If she could only have music lessons! If only she could have a real piano! A long time pa.s.sed before she could get started. The tunes were in her mind but she couldn't figure how to write them. It looked like this was the hardest play in the world. But she kept on figuring until Etta and Hazel came into the room and got into bed and said she had to turn the light off because it was eleven o'clock.

FOR six weeks Portia had waited to hear from William. Every evening she would come to the house and ask Doctor Copeland the same question: 'You seen anybody who gotten a letter from Willie yet?' And every night he was obliged to tell her that he had heard nothing.

At last she asked the question no more. She would come into the hall and look at him without a word. She drank. Her blouse was often half unb.u.t.toned and her shoestrings loose.

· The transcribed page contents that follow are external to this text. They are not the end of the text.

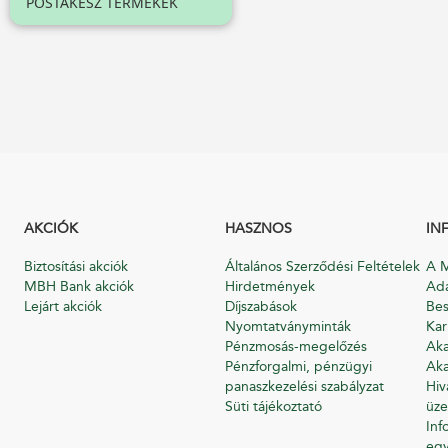
POSTAKÉSZ TERMÉKEK
AKCIÓK
HASZNOS
IN
Biztosítási akciók
Általános Szerződési Feltételek
A M
MBH Bank akciók
Hirdetmények
Ada
Lejárt akciók
Díjszabások
Bes
Nyomtatványminták
Kar
Pénzmosás-megelőzés
Aka
Pénzforgalmi, pénzügyi
Aka
panaszkezelési szabályzat
Hiv
Süti tájékoztató
üze
Inf
egy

February came. The weather turned milder, then hot. The sun glared down with hard brilliance. Birds sang in the bare trees and children played out of doors barefoot and naked to the waist. The nights were torrid as in midsummer. Then after a few days winter was upon the town again. The mild skies darkened. A chill rain fell and the air turned dank and bitterly cold. In the town the Negroes suffered badly. Supplies of fuel had been exhausted and there was a struggle everywhere for warmth. An epidemic of pneumonia raged through the wet, narrow streets, and for a week Doctor Copeland slept at odd hours, fully clothed. Still no word came from William. Portia had written four times and Doctor Copeland twice.

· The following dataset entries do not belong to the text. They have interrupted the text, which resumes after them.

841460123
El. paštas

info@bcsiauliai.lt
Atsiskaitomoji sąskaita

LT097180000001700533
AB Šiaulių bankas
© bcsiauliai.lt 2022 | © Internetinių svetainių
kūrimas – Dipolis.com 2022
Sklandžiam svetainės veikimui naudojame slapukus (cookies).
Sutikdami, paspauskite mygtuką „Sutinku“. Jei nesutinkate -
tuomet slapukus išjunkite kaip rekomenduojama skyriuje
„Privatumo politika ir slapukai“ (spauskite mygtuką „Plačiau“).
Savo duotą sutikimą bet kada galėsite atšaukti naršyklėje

During most of the day and night he had no time to think. But occasionally he found a chance to rest for a moment at home.

He would drink a pot of coffee by the kitchen stove and a deep uneasiness would come in him. Five of his patients had died.

And one of these was Augustus Benedict Mady Lewis, the little deaf-mute. He had been asked to speak at the burial service, but as it was his rule not to attend funerals he was unable to accept this invitation. The five patients had not been lost because of any negligence on his part. The blame was in the long years of want which lay behind. The diets of cornbread and sowbelly and syrup, the crowding of four and five persons to a single room. The death of poverty. He brooded on this and drank coffee to stay awake. Often he held his hand to his chin, for recently a slight tremor in the nerves of his neck made his head nod unsteadily when he was tired.

Then during the fourth week of February Portia came to the house. It was only six o'clock in the morning and he was sitting by the fire in the kitchen, warming a pan of milk for breakfast. She was badly intoxicated. He smelled the keen, sweetish odor of gin and his nostrils widened with disgust. He did not look at her but busied himself with his breakfast. He crumpled some bread in a bowl and poured over it hot milk. He prepared coffee and laid the table.

Then when he was seated before his breakfast he looked at Portia sternly. 'Have you had your morning meal?'

'I not going to eat breakfast,' she said.

'You will need it. If you intend to get to work today;'

'I not going to work.'

A dread came in him. He did not wish to question her further.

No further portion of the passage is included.